The data contains 2571 observations across 33 variables. The first variable, Brand.Code, is a character; the remaining 32 variables are numeric. Summary statistics of the variables are presented below:
library(e1071)
library(pander)
means <- sapply(ph_data[-1], function(y) mean(y, na.rm = TRUE))
medians <- sapply(ph_data[-1], function(y) median(y, na.rm = TRUE))
IQRs <- sapply(ph_data[-1], function(y) IQR(y, na.rm = TRUE))

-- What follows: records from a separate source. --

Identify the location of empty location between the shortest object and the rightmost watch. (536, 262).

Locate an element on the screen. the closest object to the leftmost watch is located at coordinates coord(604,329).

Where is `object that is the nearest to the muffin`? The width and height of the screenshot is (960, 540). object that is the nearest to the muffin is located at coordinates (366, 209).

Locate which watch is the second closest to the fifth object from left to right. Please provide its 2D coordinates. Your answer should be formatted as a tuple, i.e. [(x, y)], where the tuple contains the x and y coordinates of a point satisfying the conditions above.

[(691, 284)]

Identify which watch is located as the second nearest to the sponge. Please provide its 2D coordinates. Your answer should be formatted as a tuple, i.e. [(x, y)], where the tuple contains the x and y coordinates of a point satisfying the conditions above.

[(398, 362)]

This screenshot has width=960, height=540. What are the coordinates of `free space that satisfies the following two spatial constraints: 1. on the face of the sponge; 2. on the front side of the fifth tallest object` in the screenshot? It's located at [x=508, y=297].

vars <- sapply(ph_data[-1], function(y) var(y, na.rm = TRUE))
skews <- sapply(ph_data[-1], function(y) skewness(as.numeric(y), na.rm = TRUE))
cors <- as.vector(cor(ph_data$PH, ph_data[,2:ncol(ph_data)], use = "complete.obs"))
NAs <- sapply(ph_data[-1], function(y) sum(length(which(is.na(y)))))
soda_summary <- data.frame(means, medians, IQRs, vars, skews, cors, NAs)
colnames(soda_summary) <- c("MEAN", "MEDIAN", "IQR", "Var", "SKEW", "$r_{PH}$", "NAs")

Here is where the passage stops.